ACTIVITY — Start to finish, write out the entries exactly, leaving the pictures aside.

*** Opening of MATERIAL FOR THE TASK ***

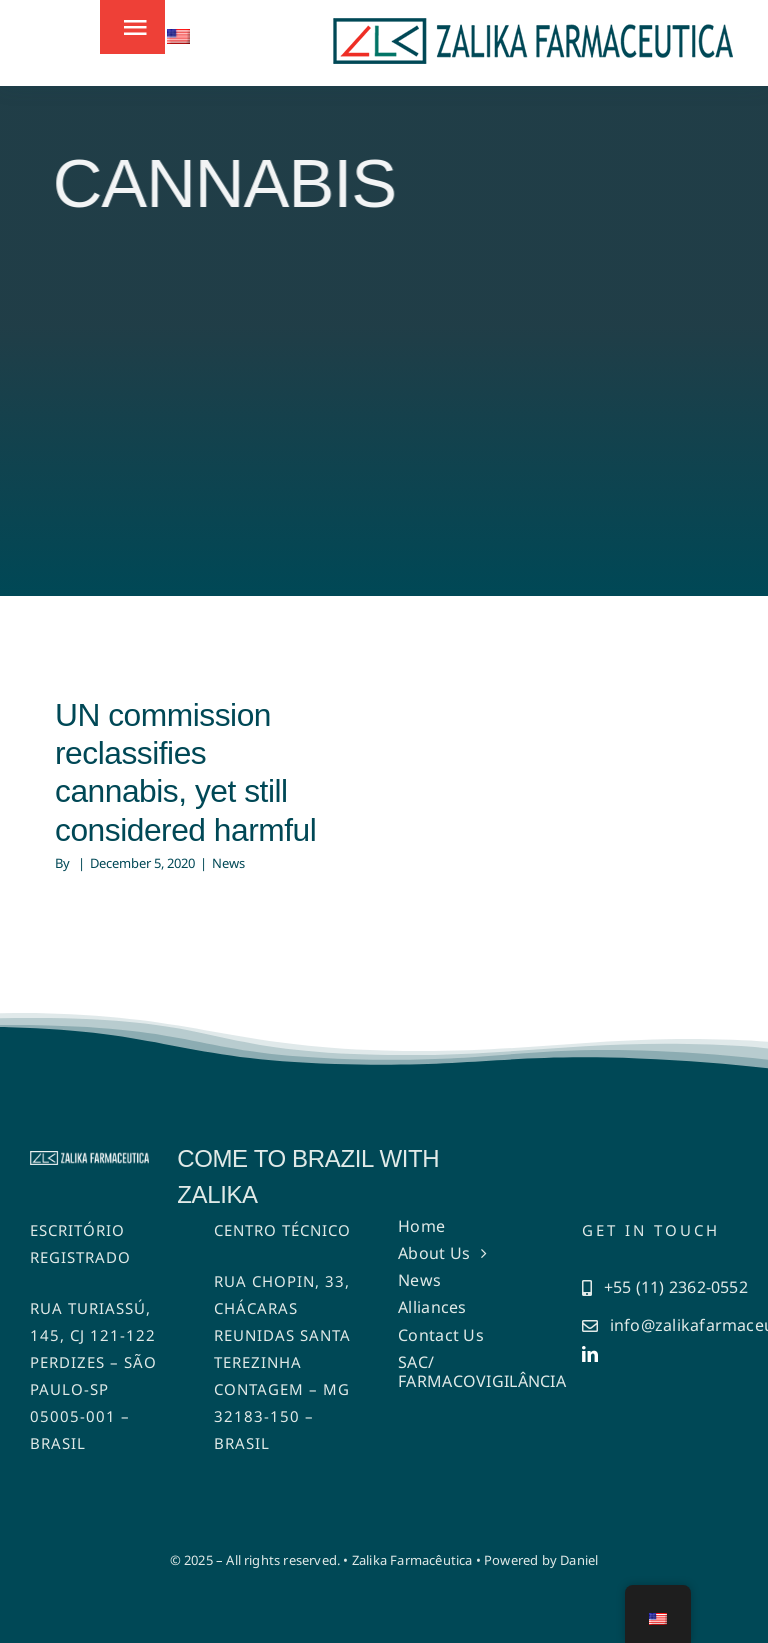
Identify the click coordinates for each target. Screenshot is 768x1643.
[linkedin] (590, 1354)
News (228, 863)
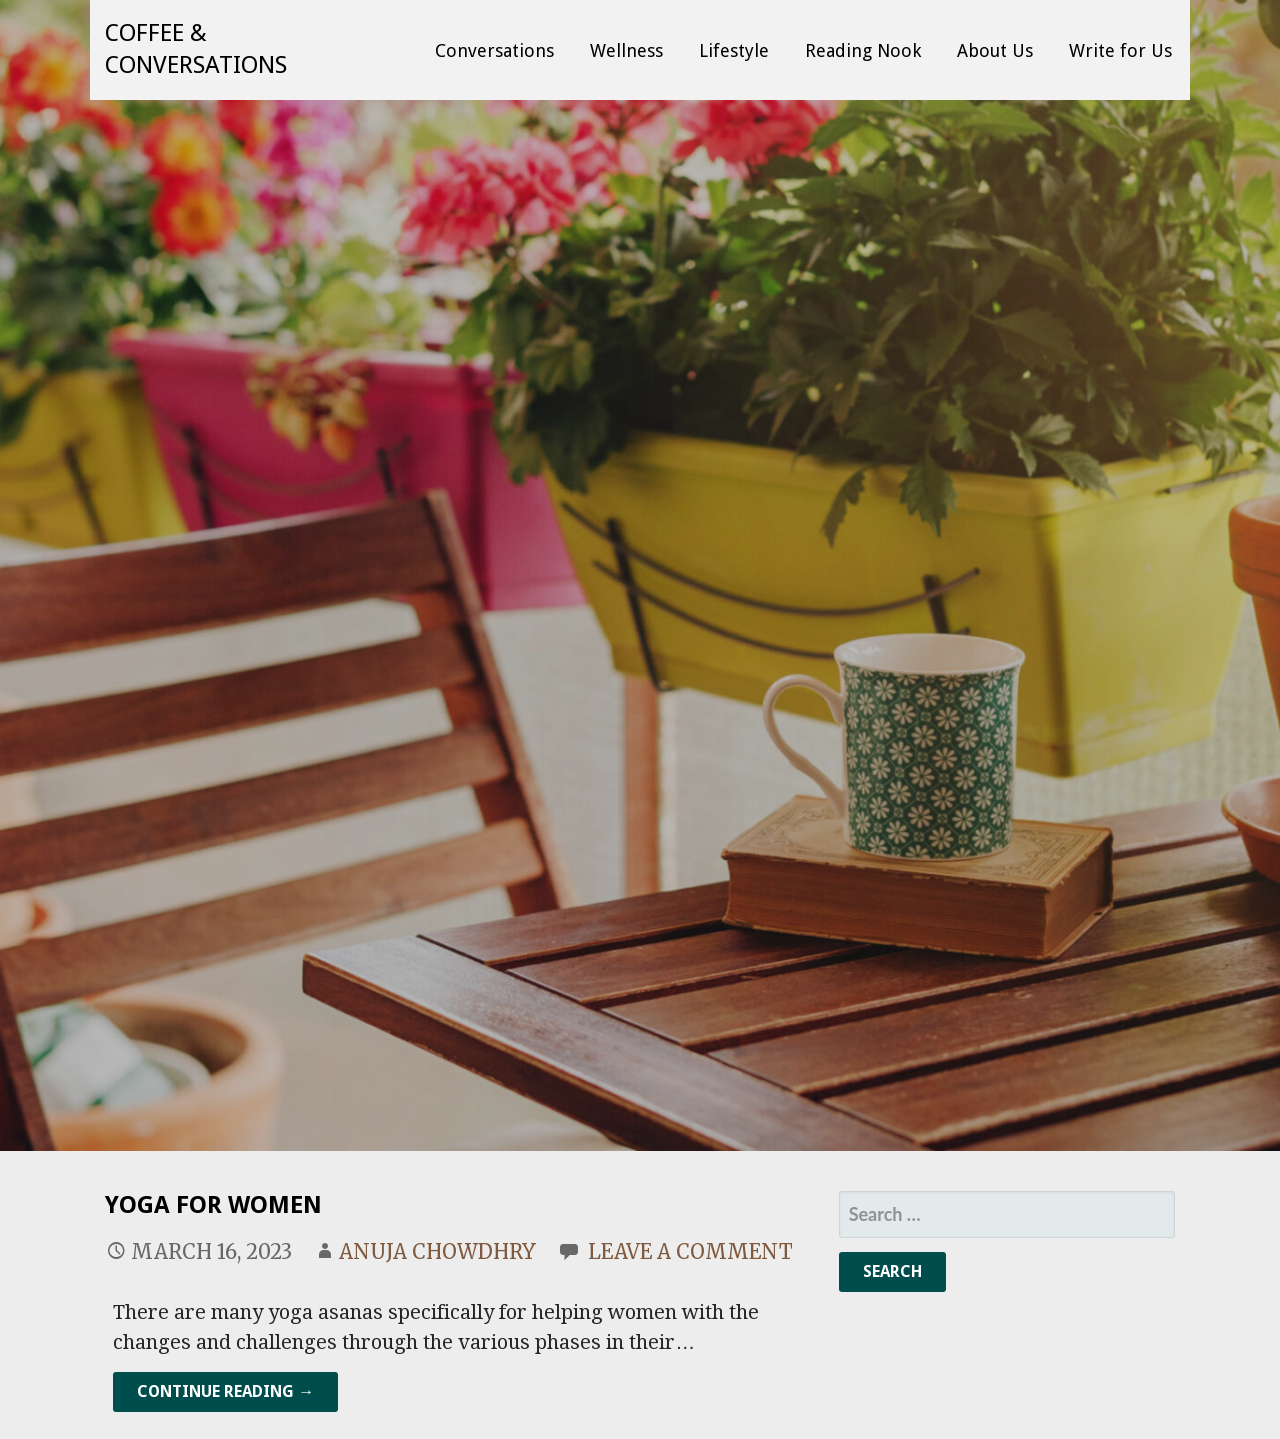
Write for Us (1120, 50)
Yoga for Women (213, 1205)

*** Close of MATERIAL FOR THE TASK ***

SOLUTION FOR THIS PROBLEM —
Identify the click coordinates for each target. Screenshot is 768x1643.
[linkedin] (590, 1354)
News (228, 863)
Write for Us (1120, 50)
Yoga for Women (213, 1205)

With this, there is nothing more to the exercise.